***** Source material *****

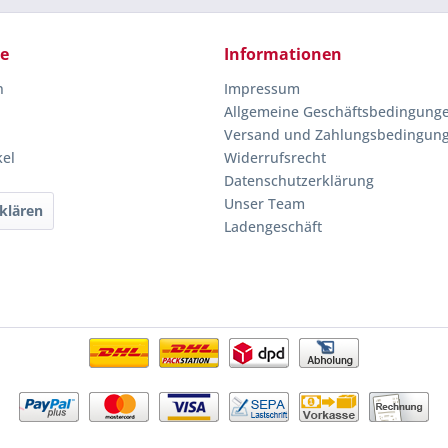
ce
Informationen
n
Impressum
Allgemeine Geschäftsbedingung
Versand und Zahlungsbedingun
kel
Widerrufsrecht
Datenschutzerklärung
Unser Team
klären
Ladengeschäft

*****

▶ **Exercise objective**
Leaving out the pictures, repeat the data above exactly.

▶ **Response area**
ce
Informationen
n
Impressum
Allgemeine Geschäftsbedingung
Versand und Zahlungsbedingun
kel
Widerrufsrecht
Datenschutzerklärung
Unser Team
klären
Ladengeschäft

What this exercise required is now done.